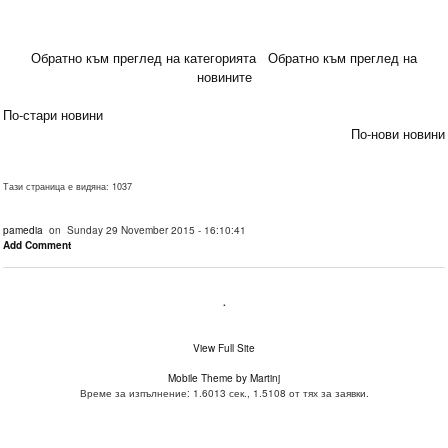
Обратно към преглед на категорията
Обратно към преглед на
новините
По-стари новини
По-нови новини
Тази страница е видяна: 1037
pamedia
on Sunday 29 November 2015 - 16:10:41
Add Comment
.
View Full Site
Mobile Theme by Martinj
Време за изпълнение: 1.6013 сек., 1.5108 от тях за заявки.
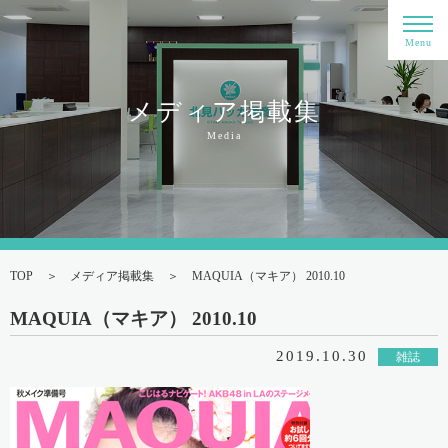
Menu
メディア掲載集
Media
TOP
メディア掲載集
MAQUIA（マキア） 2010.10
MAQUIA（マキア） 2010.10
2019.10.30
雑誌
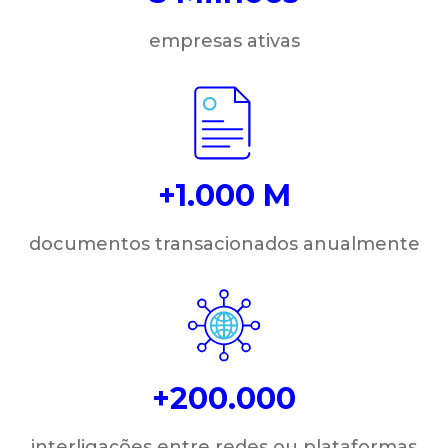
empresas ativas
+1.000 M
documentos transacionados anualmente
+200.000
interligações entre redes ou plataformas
====
◆ **TASK INSTRUCTIONS**
Keep every word of the material exactly as given. Drop the pictures.

◆ **OUTPUT BELOW**
Обратно към преглед на категорията
Обратно към преглед на
новините
По-стари новини
По-нови новини
Тази страница е видяна: 1037
pamedia
on Sunday 29 November 2015 - 16:10:41
Add Comment
.
View Full Site
Mobile Theme by Martinj
Време за изпълнение: 1.6013 сек., 1.5108 от тях за заявки.
Menu
メディア掲載集
Media
TOP
メディア掲載集
MAQUIA（マキア） 2010.10
MAQUIA（マキア） 2010.10
2019.10.30
雑誌
empresas ativas
+1.000 M
documentos transacionados anualmente
+200.000
interligações entre redes ou plataformas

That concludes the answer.